Go back to our previous example about product recommendation. Wouldn’t you want your model to incorporate the most up to date reviews and customer attributes? Of course, this all depends on the nature of your industry: business-to-consumer (B2C) marketing is much more real-time than, say, pipeline routing where the majority of contracts are negotiated long in advance. How about dealing with new customers? Will a model need to make recommendations the same day for a new customer? Understanding how your data changes over time is key to building sustainable pipelines to support model development and refinement.
Leverage Data Science Code for Data Pipelining in Production
I saved the best for last; and this isn’t the first nor the last time I will write about this: leverage the work your data science team has already done. DS work is similar to data analytics in that both teams readily need access to multiple data sources, time to massage data, and direction on business objectives; yet differ when we look at the process. DS is an R&D activity. Your DS team shouldn’t be fixated on delivering day-to-day operational metrics. DS teams are like wild horses: they need room to stretch their legs and run. And like a wild horse, if you follow it long enough, you’ll find water.

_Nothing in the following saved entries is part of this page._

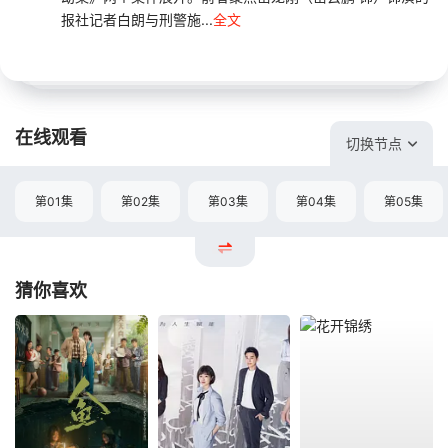
报社记者白朗与刑警施...
全文
在线观看
切换节点
第01集
第02集
第03集
第04集
第05集
猜你喜欢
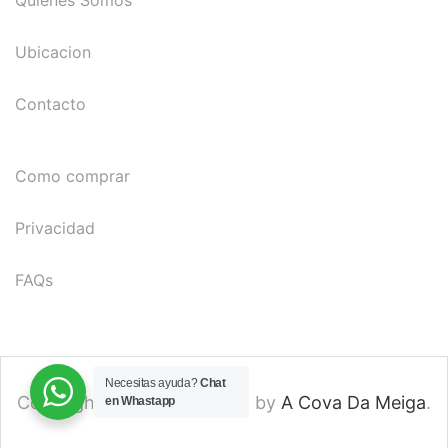
Quienes Somos
Ubicacion
Contacto
Como comprar
Privacidad
FAQs
Necesitas ayuda?
Chat
Copyright © 2024. Created by
A Cova Da Meiga
.
en Whastapp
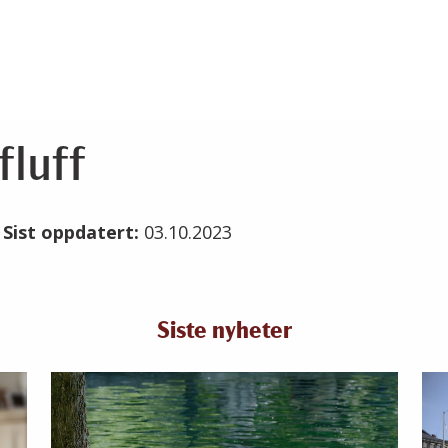
fluff
3
Sist oppdatert:
03.10.2023
Siste nyheter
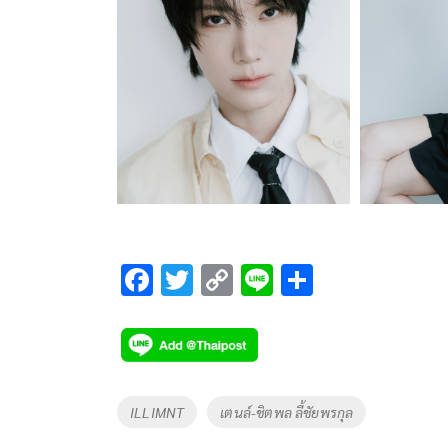
F
T
C
Li
S
ac
wi
o
n
h
e
tt
p
e
ar
b
er
y
e
o
Li
Tags
ILLIMNT
เตนล์-ชิตพล ลี้ชัยพรกุล
o
n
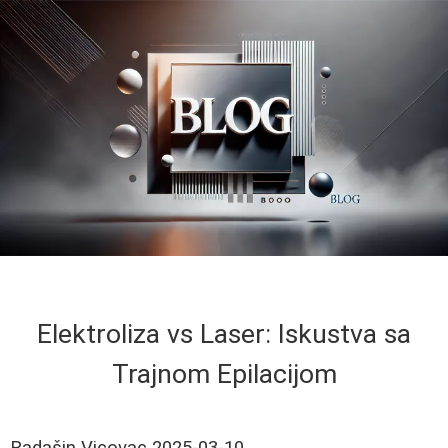
Elektroliza vs Laser: Iskustva sa
Trajnom Epilacijom
Radašin Vicovac
2025-03-10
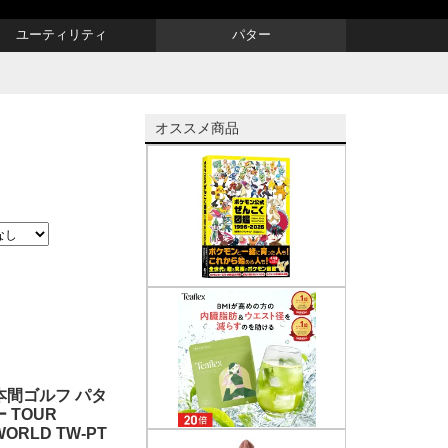
ユーティリティ
パター
オススメ商品
本間ゴルフ パタ
ー TOUR
WORLD TW-PT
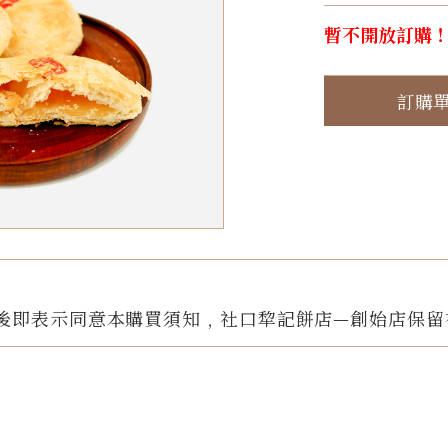
暫不開放訂購
訂購
後即表示同意本購買須知﹐社口犂記餅店—創始店保留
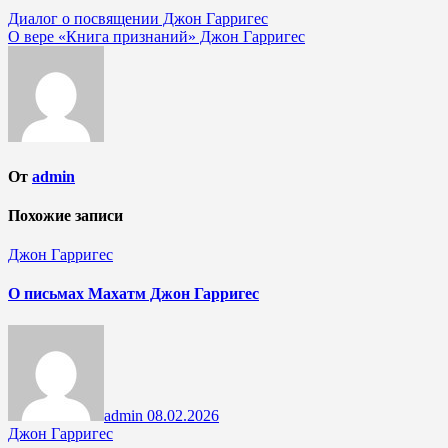
Навигация
Диалог о посвящении Джон Гарригес
О вере «Книга признаний» Джон Гарригес
по
записям
От
admin
Похожие записи
Джон Гарригес
О письмах Махатм Джон Гарригес
admin
08.02.2026
Джон Гарригес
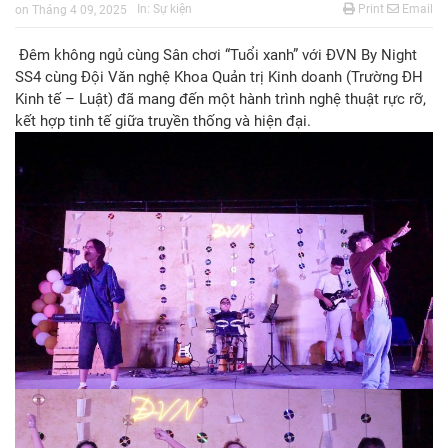
In:
Sự kiện
Print
Email
on
Tháng 4 09, 2025
Đêm không ngủ cùng Sân chơi “Tuổi xanh” với ĐVN By Night
SS4 cùng Đội Văn nghệ Khoa Quản trị Kinh doanh (Trường ĐH
Kinh tế – Luật) đã mang đến một hành trình nghệ thuật rực rỡ,
kết hợp tinh tế giữa truyền thống và hiện đại.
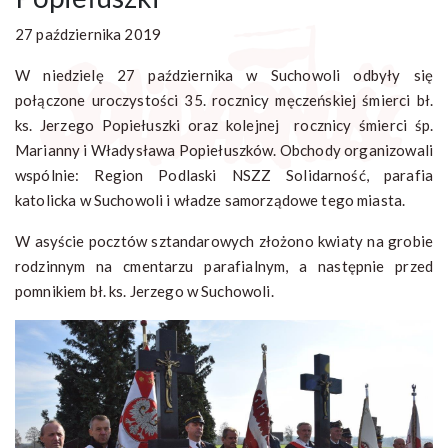
27 października 2019
W niedzielę 27 października w Suchowoli odbyły się
połączone uroczystości 35. rocznicy męczeńskiej śmierci bł.
ks. Jerzego Popiełuszki oraz kolejnej rocznicy śmierci śp.
Marianny i Władysława Popiełuszków. Obchody organizowali
wspólnie: Region Podlaski NSZZ Solidarność, parafia
katolicka w Suchowoli i władze samorządowe tego miasta.
W asyście pocztów sztandarowych złożono kwiaty na grobie
rodzinnym na cmentarzu parafialnym, a następnie przed
pomnikiem bł. ks. Jerzego w Suchowoli.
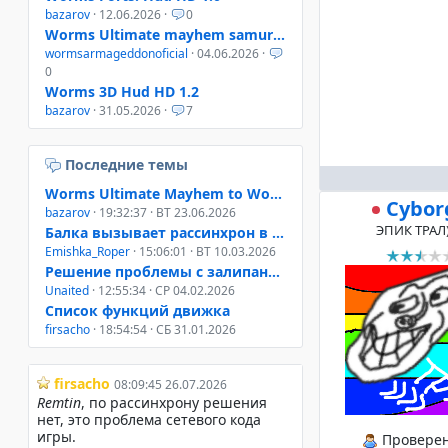
bazarov
· 12.06.2026 ·
0
Worms Ultimate mayhem samurai helmet
wormsarmageddonoficial
· 04.06.2026 ·
0
Worms 3D Hud HD 1.2
bazarov
· 31.05.2026 ·
7
Последние темы
Worms Ultimate Mayhem to Worms 4 Mayhem
Cybor
bazarov
· 19:32:37 · ВТ 23.06.2026
ЭПИК ТРАЛ)
Балка вызывает рассинхрон в онлайне W3D, W4M, WUM
Emishka_Roper
· 15:06:01 · ВТ 10.03.2026
Решение проблемы с залипанием клавиш при свернутом окне
Unaited
· 12:55:34 · СР 04.02.2026
Список функций движка
firsacho
· 18:54:54 · СБ 31.01.2026
Провере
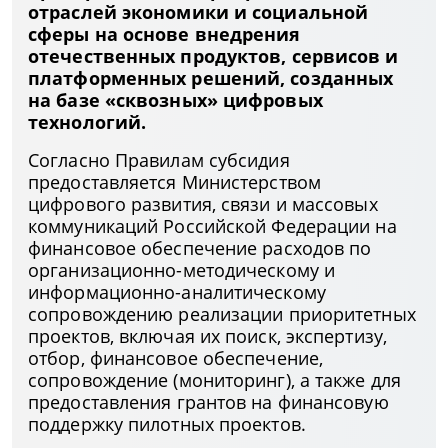
отраслей экономики и социальной
сферы на основе внедрения
отечественных продуктов, сервисов и
платформенных решений, созданных
на базе «сквозных» цифровых
технологий.
Согласно Правилам субсидия
предоставляется Министерством
цифрового развития, связи и массовых
коммуникаций Российской Федерации на
финансовое обеспечение расходов по
организационно-методическому и
информационно-аналитическому
сопровождению реализации приоритетных
проектов, включая их поиск, экспертизу,
отбор, финансовое обеспечение,
сопровождение (мониторинг), а также для
предоставления грантов на финансовую
поддержку пилотных проектов.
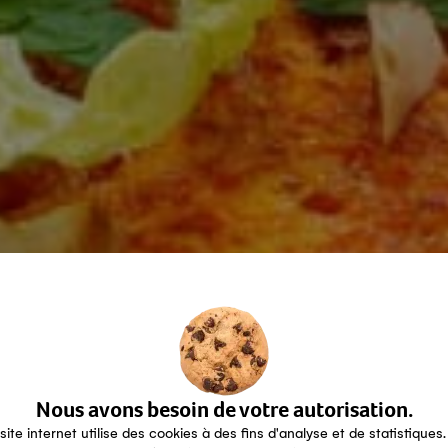
Nous avons besoin de votre autorisation.
site internet utilise des cookies à des fins d'analyse et de statistiques.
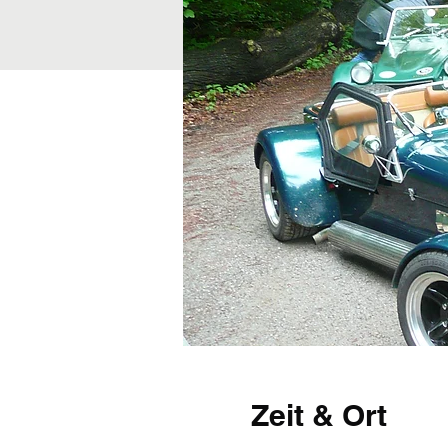
Zeit & Ort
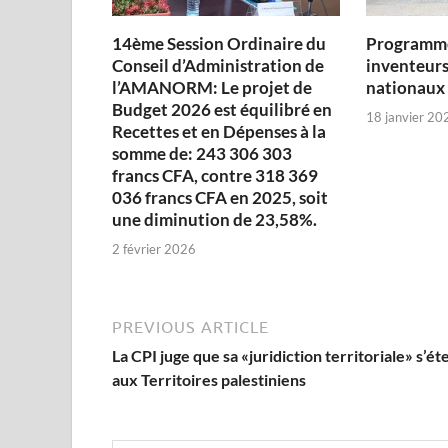
14ème Session Ordinaire du
Programme
Conseil d’Administration de
inventeurs
l’AMANORM: Le projet de
nationaux
Budget 2026 est équilibré en
18 janvier 20
Recettes et en Dépenses à la
somme de: 243 306 303
francs CFA, contre 318 369
036 francs CFA en 2025, soit
une diminution de 23,58%.
2 février 2026
PREVIOUS ARTICLE
La CPI juge que sa «juridiction territoriale» s’ét
aux Territoires palestiniens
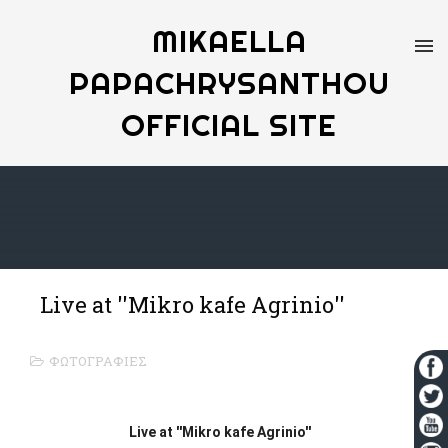
MIKAELLA
PAPACHRYSANTHOU
OFFICIAL SITE
Live at ''Mikro kafe Agrinio''
ΦΩΤΟΓΡΑΦΙΕΣ
Live at ''Mikro kafe Agrinio''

Your DS team will likely spend a lot of time using applications like Jupyter, R Studio, or PyCharm. The latter of which provides some benefits with more GUI tools for CI/CD and version control. Using a more “notebook” style environment to import, transform, and model data is more appealing for the DS team because these tools operate as a GUI interface on top of a run-time language: they can selectively execute small blocks of code, check the results, iterate changes quickly, then move on. This makes the DS development process much smoother… for development.
Once a model is trained, productionizing notebook code can be a nightmare. We need to productionize this code because the work the DS team did to build the model involved a lot of data prep (bringing in data from multiple sources, joins, filters, etc..). Why all of this needs to be captured and recreated for production pipelines is beyond the scope of this post. I will list some reasons though:
- The feature set used to train the model will be needed when an inference is requested for any supervised learning models
- The calculations to obtain numerical features (10-day averages, running totals, etc..) might be tailored to fit the specific use case (net sales can mean ANYTHING)
- Writing these features to persistent storage in your warehouse might cause governance issues if these calculations are not properly documented with the data
Access to the code base where the DS team keeps their code under revision (if you aren’t using some sort of version control shame on you) will be necessary. Also, don’t keep your engineering team in the dark until it’s ready to go to production (they need sunlight and fresh water to grow). Stand-ups should include engineering representatives as well as data scientists. These incremental updates will help everyone code towards a common goal: automating production delivery.